Argued April 24, 2017 Decided June 19, 2017
- Full case name: James E. McWilliams v. Jefferson S. Dunn, Commissioner, Alabama Dept. of Corrections, et al.
- Docket no.: 16-5294
- Citations: 582 U.S. 183 (more)

Holding
- When the conditions of Ake v. Oklahoma are met, the state must provide a defendant with access to a mental health expert who is sufficiently available to the defense and independent from the prosecution to effectively conduct an appropriate examination and assist in evaluation, preparation, and presentation of the defense.

Court membership
- Chief Justice John Roberts Associate Justices Anthony Kennedy · Clarence Thomas Ruth Bader Ginsburg · Stephen Breyer Samuel Alito · Sonia Sotomayor Elena Kagan · Neil Gorsuch

Case opinions
- Majority: Breyer, joined by Kennedy, Ginsburg, Sotomayor, Kagan
- Dissent: Alito, joined by Roberts, Thomas, Gorsuch

= McWilliams v. Dunn =

McWilliams v. Dunn, 582 U.S. 183 (2017), is a United States Supreme Court case in which the court held that, when the conditions of Ake v. Oklahoma are met, the state must provide a defendant with access to a mental health expert who is sufficiently available to the defense and independent from the prosecution to effectively conduct an appropriate examination and assist in evaluation, preparation, and presentation of the defense.

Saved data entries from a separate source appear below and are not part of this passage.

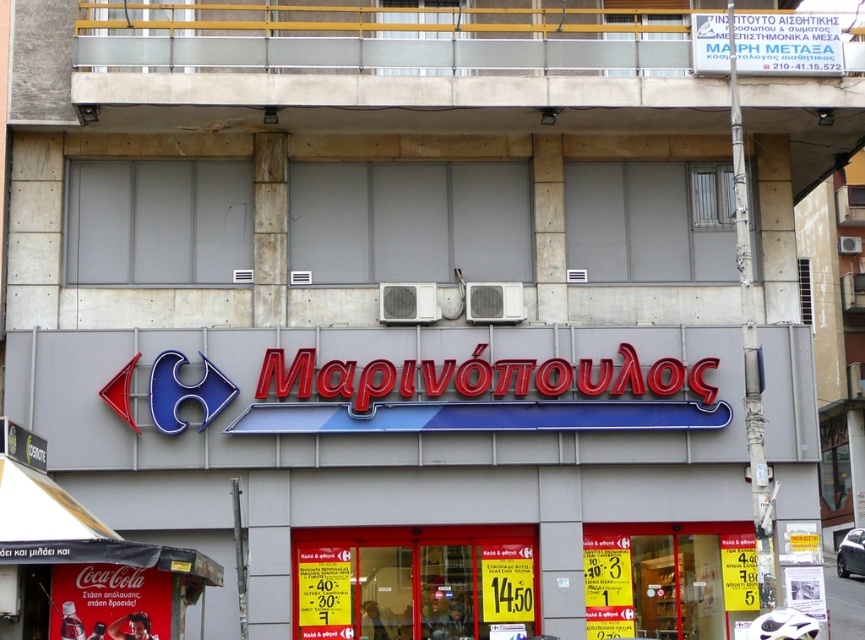 Is matte red coca-cola sign at lower left further to camera compared to white plastic sign at upper center?

No, it is in front of white plastic sign at upper center.

Between point (141, 566) and point (693, 32), which one is positioned in front?

Point (141, 566) is more forward.

At what (x,y) coordinates should I click in order to perform the action: click on matte red coca-cola sign at lower left. Please return your answer as a coordinate pair (x, y). The width and height of the screenshot is (865, 640). Looking at the image, I should click on (109, 602).

Can you confirm if white plastic sign at upper center is positioned above red plastic sign at center?

Yes.

Can you confirm if white plastic sign at upper center is positioned below red plastic sign at center?

No.

Is point (708, 61) farther from camera compared to point (594, 609)?

Yes, it is behind point (594, 609).

Identify the location of white plastic sign at upper center. (767, 44).

Who is shorter, matte red coca-cola sign at lower left or yellow paper sign at center?

With less height is matte red coca-cola sign at lower left.

Is matte red coca-cola sign at lower left bigger than yellow paper sign at center?

Correct, matte red coca-cola sign at lower left is larger in size than yellow paper sign at center.

Locate an element on the screen. This screenshot has height=640, width=865. matte red coca-cola sign at lower left is located at coordinates (109, 602).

James E. McWilliams was an incarcerated person on death row. He was convicted of various crimes including murder, rape, and robbery. The crime that landed him on death row was the 1984 sexual assault and murder of Patricia Reynolds.

The Court ruled 5–4 in favor of Williams on the grounds of the defendant not having access to an independent mental health expert during his trial with the lower appellate court not considering this in the previous appeal, as written in the opinion authored by Justice Breyer. In 2019, the United States Court of Appeals for the Eleventh Circuit granted McWilliams a new sentencing hearing. As of 2021, McWilliams has since been removed from death row and is now serving a life sentence.